Defeated, he stood up and announced that he was going to pick up the woman who’d been begging for a ride home. He made reference to a local figure, a notorious playboy, and said, “You know why he got a lot of women? Because he didn’t let rejection get him down. Nine out of 10 women may say no. But one will say yes.”
He paused as he stood up and walked over to shake hands with Prom Date.
“The law of averages,” he said, looking at me.
And then he walked back over to me.
“You were giving me this look like you were upset that I didn’t kiss you goodbye,” he said.
I rolled my eyes and turned my cheek, denying him a kiss on the lips. He wrapped an arm around me for a hug, but I looked forward and did not acknowledge it.
As he left, his friend said, “You do realize that he just called you a statistic, right?”
“I know.”
“And that was a pretty good line about needing to give you a goodbye kiss,” his friend said. “It caught you off guard and you didn’t have time to protest.”
At this point, the female bartender had to step in.
“Oh please, that is a terrible line,” she said, rolling her eyes. “Notice that she didn’t jump up and go home with him.”
“Amen, sister,” I said as I leaned over the bar to give her a high five.
Ugh. Well played, at least. What an absolute boor.
Oi. Where exactly does he think he’s going with those kind of lines? That’s just sad. Not to mention border-line creepy.
Your recaps are great! And good things don’t come to guys like this, so worry not that he’ll get his in the end.
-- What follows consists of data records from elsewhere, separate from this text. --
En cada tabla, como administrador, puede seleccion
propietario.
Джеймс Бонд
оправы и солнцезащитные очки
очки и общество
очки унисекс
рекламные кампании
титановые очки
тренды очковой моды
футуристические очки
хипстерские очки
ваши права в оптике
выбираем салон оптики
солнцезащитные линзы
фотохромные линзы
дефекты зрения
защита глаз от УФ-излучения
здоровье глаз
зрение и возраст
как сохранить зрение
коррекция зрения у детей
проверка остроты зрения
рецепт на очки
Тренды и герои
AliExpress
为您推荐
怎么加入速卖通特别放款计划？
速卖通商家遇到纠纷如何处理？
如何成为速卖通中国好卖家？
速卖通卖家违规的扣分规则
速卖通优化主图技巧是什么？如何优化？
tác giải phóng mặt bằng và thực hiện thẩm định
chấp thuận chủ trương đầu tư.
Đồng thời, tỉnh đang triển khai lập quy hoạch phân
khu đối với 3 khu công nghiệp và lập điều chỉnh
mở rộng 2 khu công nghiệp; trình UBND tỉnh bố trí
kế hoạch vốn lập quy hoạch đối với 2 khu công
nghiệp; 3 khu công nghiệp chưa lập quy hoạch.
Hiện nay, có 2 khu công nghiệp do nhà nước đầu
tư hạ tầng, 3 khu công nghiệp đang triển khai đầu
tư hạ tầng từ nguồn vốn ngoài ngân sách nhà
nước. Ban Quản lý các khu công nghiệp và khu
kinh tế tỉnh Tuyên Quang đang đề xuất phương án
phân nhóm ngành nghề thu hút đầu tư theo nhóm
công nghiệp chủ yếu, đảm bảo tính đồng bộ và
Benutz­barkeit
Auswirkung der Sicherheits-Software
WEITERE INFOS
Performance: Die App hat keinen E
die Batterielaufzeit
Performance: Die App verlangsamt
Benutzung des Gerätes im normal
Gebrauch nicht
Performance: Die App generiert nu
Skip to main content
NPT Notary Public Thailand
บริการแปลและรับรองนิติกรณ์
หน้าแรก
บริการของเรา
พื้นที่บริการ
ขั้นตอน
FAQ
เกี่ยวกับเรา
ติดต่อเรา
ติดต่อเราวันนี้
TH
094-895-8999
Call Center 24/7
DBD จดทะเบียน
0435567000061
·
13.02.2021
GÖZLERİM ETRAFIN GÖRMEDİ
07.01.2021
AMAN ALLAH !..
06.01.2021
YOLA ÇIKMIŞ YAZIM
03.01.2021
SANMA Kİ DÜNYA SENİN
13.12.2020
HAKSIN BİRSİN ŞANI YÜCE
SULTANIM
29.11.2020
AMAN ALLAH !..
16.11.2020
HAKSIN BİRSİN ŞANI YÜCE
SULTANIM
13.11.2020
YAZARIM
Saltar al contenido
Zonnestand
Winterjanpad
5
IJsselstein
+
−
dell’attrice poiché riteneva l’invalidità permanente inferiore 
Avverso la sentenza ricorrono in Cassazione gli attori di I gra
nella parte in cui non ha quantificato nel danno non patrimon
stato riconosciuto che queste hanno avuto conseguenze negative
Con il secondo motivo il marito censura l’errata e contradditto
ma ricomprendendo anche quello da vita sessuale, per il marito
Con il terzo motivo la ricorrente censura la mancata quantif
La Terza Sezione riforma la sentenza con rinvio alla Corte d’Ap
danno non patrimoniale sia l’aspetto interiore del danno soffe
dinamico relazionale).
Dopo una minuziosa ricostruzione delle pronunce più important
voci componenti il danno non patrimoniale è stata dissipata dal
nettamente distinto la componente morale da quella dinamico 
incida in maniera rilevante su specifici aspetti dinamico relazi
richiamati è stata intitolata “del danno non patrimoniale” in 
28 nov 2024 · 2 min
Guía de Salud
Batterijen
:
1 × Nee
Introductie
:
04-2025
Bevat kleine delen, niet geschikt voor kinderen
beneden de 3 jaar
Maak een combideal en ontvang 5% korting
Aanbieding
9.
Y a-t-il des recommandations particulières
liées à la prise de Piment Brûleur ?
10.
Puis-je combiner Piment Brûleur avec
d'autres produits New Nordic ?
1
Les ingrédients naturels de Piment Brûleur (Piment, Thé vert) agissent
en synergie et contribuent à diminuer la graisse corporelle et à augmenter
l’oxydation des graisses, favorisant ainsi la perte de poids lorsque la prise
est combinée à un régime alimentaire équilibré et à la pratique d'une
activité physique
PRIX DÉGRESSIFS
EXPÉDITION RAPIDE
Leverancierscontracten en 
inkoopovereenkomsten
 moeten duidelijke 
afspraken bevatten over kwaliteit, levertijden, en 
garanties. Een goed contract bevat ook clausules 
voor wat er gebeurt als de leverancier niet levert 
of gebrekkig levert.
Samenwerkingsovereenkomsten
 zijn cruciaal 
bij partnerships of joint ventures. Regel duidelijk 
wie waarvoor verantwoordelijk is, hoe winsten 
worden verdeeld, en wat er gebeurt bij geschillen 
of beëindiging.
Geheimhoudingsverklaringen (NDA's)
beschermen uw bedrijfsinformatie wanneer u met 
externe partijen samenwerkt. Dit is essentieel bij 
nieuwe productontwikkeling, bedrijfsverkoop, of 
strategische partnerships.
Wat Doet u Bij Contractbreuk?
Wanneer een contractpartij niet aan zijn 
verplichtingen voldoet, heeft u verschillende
And of course by “his” I obviously mean anything but “yours.”
Blackberry just sounds totally creepy! Good for you for not giving in or trying to make him feel good about himself. The averages thing is just sad!!
My lands - the Blackberry needs to be hit upside the head by a very large, very heavy, very damaging bliunt object. Yes, I’m sure there was someone “waiting” for him, asking for a ride… he could tell nobody there was going to walk out with him, so he pulled out “face-saving” Plan B #527.
Is this guy for real??? Someone needs to clue him in that loudly proclaiming that he’ll be attempting to bed other women that same night is NOT the best way to pick up a girl. What kinds of sad girls is he hooking up with for whom these tactics actually work?
i love how you just kept saying no and not even bothering to say more.
with his flippant attitude, id rather be with the majority and reject his come ons…
what’s all this ‘creepy’ talk .
Dont’t judge a man by his creepiness .
all talk of creepiness should be banned here and everywhere.
What a skank! He makes me feel like I need a shower.
What we need are some wiffle bats, a post, some rope, and a few rabid weasels.
Ugh blackberry needs to be beaten!
You’re hysterical. I love that I found you’re blog. Yay for me!
Lola x
blackberry makes me want to barf.
i bet he goes home alone some nights and wonders why he can’t get laid.
what a clueless idiot. not to mention a smarmy, tacky jerk.
ugh.
p.s. i love your evening re-caps. i envy your ability to recall details! my memory stinks compared to yours.